2. Sonntag nach Epiphanias

Von seiner Fülle haben wir genommen Gnade um Gnade.  (Johannes 1,16)

Das Evangelium des zweiten Sonntages in der Epiphaniaszeit erzählt von dem ersten Wunder Jesu, der wunderbaren Verwandlung von Wasser in Wein anlässlich einer Hochzeit in Kana (Johannes 2,1-11). Dieses Wunder wird nur vom Evangelisten Johannes erwähnt, nicht aber von den übrigen Evangelisten. Historisch unstrittig erscheint heute, dass sich die Bekanntheit Jesu zunächst vor allem seinen angeblichen Heilungswundern verdankt. Die Historizität der Wunder selbst ist freilich nicht verbürgt, aber die Tatsache, dass Jesus von den Menschen seiner Umgebung als Wunderheiler und religiöser Lehrer verehrt wurde, lässt sich ziemlich klar aus den überlieferten Evangelien folgern. Bereits der vorliegende Evangelientext bei Johannes lässt jedoch erkennen, dass es Jesus dabei nicht unbedingt um das Wunder selbst geht, sondern vielmehr um das, was das Wunder im Ergebnis bewirkt: Neu geschenktes Leben und Leben in Fülle! Darum sollte an diesem Sonntag das Thema nicht im wunderhaften Geschehen gesehen werden, sondern vielmehr in der Lebensfreude und dem Fest, das nun durch das Eingreifen Jesu weiter gehen kann: „Wo Gottes Herrlichkeit aufscheint, verwandelt sich das Leben in ein Fest.“ (Perikopenbuch 2018, S.96a) So gesehen folgt auf den ersten Sonntag in der Epiphaniaszeit, in dem es um die Taufe Jesu ging, ein zweiter Sonntag, in dem nun auf das Sakrament des Heilligen Abendmahles als Einladung zum Fest des Lebens mit Gott hingewiesen wird. Mancherorts wird dazu der Altar mit Brot und einer Kanne Wasser geschmückt. Und in der röm. kath. Kirche wird vielfach der Wein zur Eucharistiefeier mit Wasser verdünnt. Dies geschieht in Erinnerung an jenes erste Wunder Jesu der Weinvermehrung in Kana.
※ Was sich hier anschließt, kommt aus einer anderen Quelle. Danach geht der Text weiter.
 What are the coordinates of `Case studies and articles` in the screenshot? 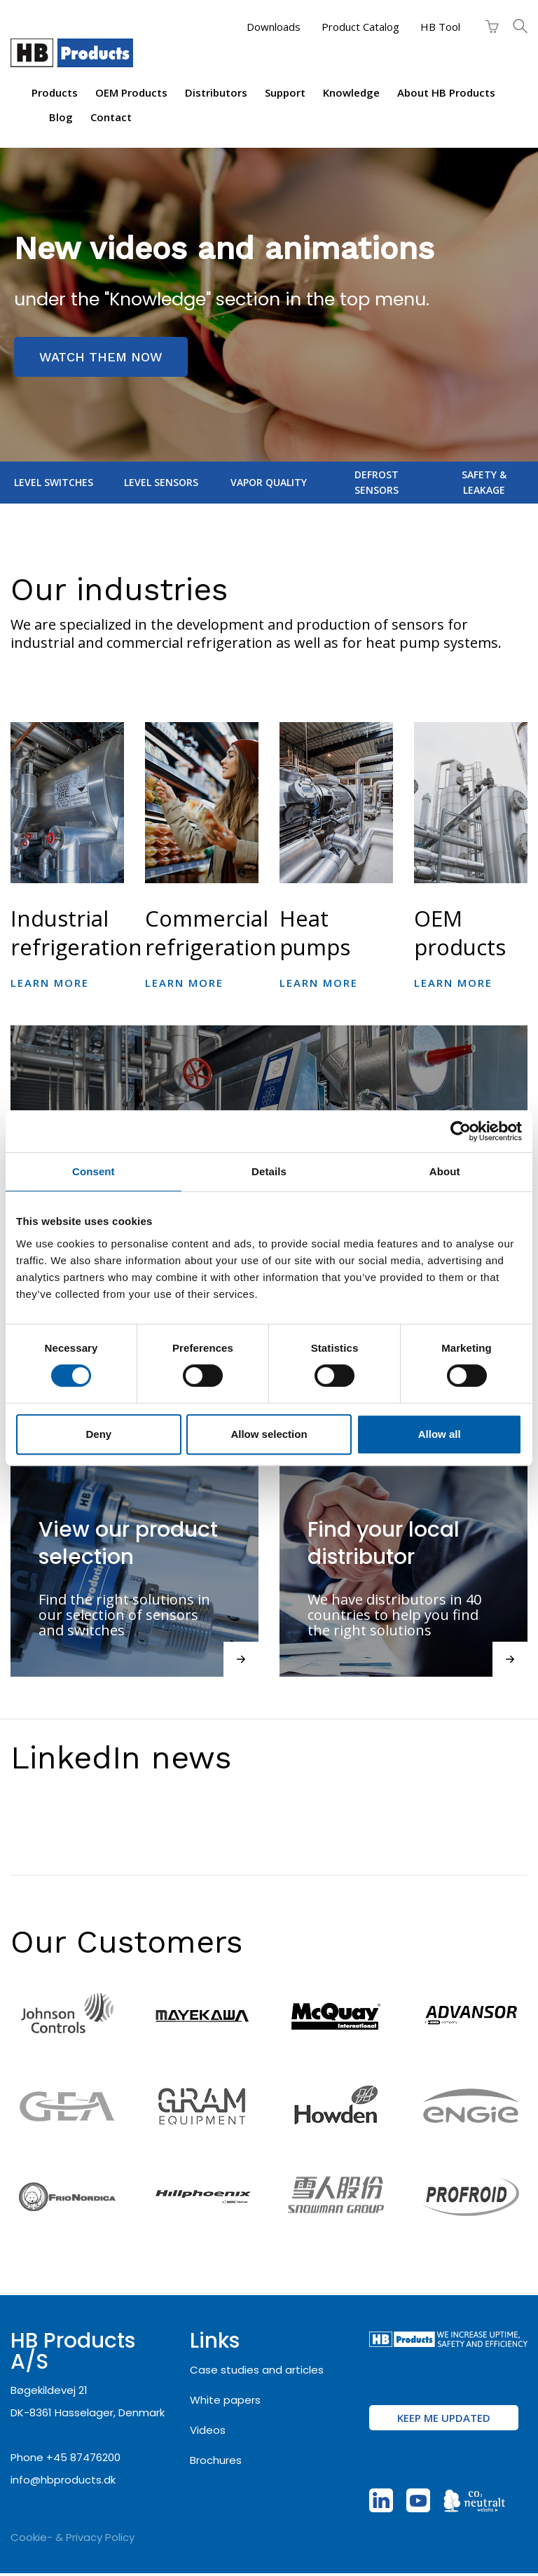 It's located at (257, 2369).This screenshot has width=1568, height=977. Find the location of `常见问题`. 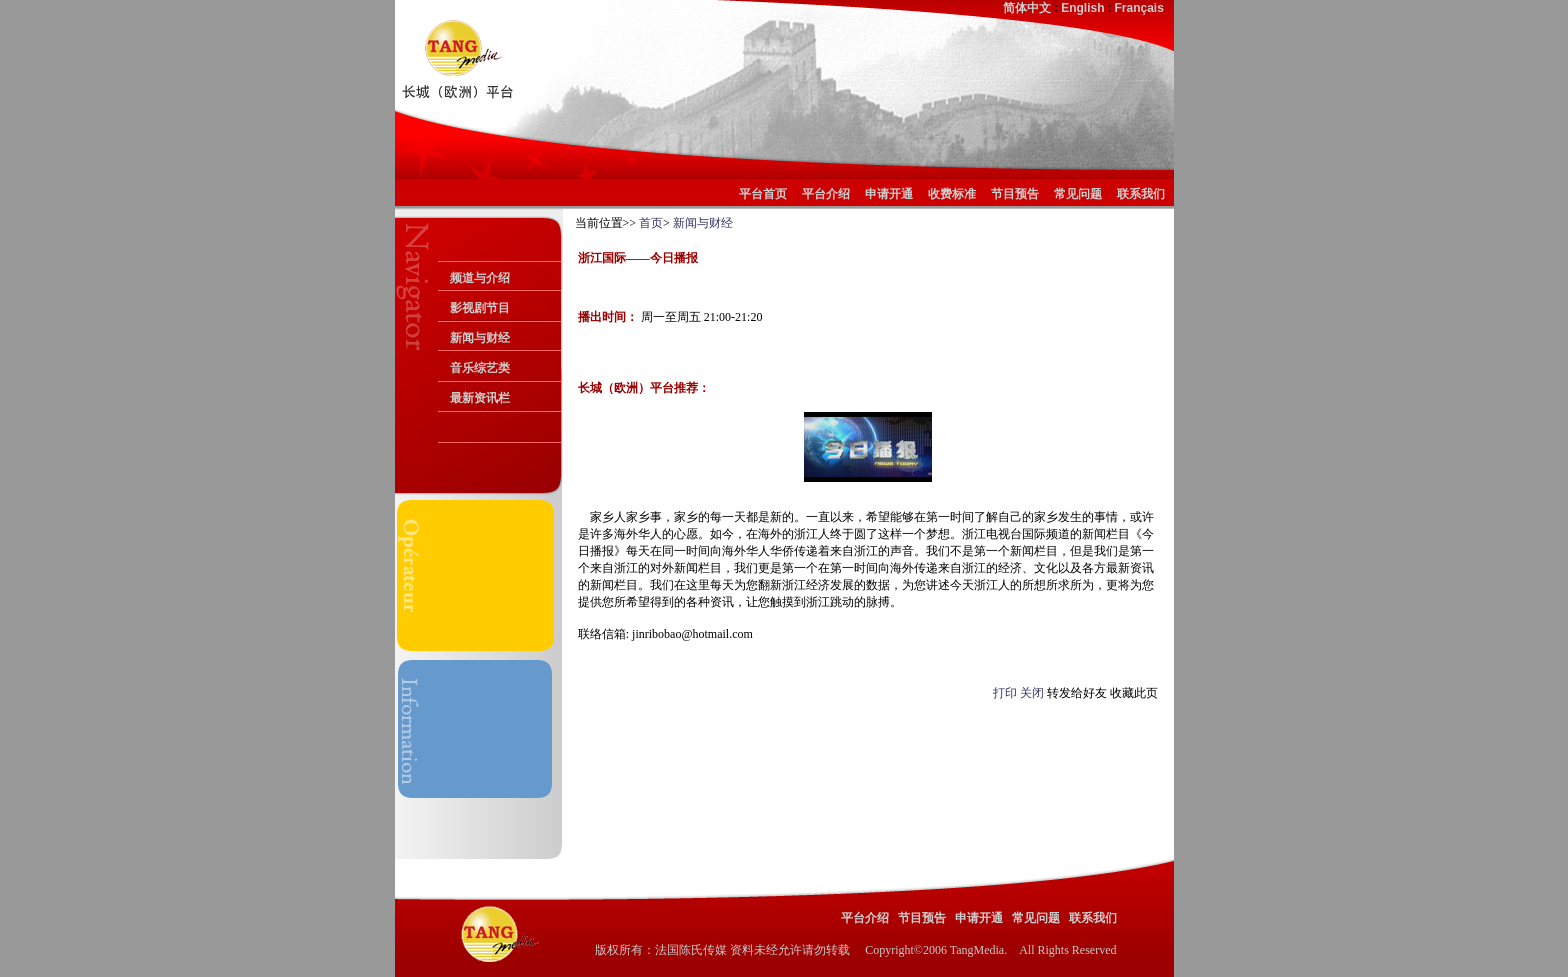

Leider vermitteln viele Gottesdienste bei uns nur wenig vom Festcharakter und der Freude, die sich einstellen, wenn Gottes Herrlichkeit aufscheint. Am ehesten ist dies wohl in den lebensfrohen Gospelgottesdiensten schwarzer ChristInnen der Fall gewesen, für die der Gottesdienst häufig der einzige Ort war, wo sie ihrem traurigen Sklavendasein entfliehen konnten. Heute scheint es einen Graben zwischen dem reichen Norden dieser Welt und den weitaus ärmeren Regionen auf der Südhalbkugel zu geben. Fröhliche und lebendige Gottesdienstfeste lassen sich eher in Afrika oder Südamerika erleben, während die meisten Menschen des reichen Nordens für sich offenbar andere Wege gefunden haben, Freude und Lebensfülle zu erlangen. Dies muss nicht verwundern, wenn man davon ausgeht, dass Religion vor allem immer dann wichtig wird, wenn das Leben unverfügbar erscheint und sich alle menschlichen Versuche, aus eigener Kraft das Leben gewinnen oder bewahren zu können, erschöpft haben. Darum wird im armen Süden das Leben mit Gott oft als Weg zu einer besseren Zukunft und Wohlstand gesehen, während die Frage nach Gott in Gesellschaften mit einem hohen Lebens- und Gesundheitsstandard sich eher im Blick auf das stellt, was danach kommt, wenn Menschen ihr Leben in dieser Welt gelebt haben, und was zählt, wenn die Verheißungen des Konsums ihren Glanz verloren haben.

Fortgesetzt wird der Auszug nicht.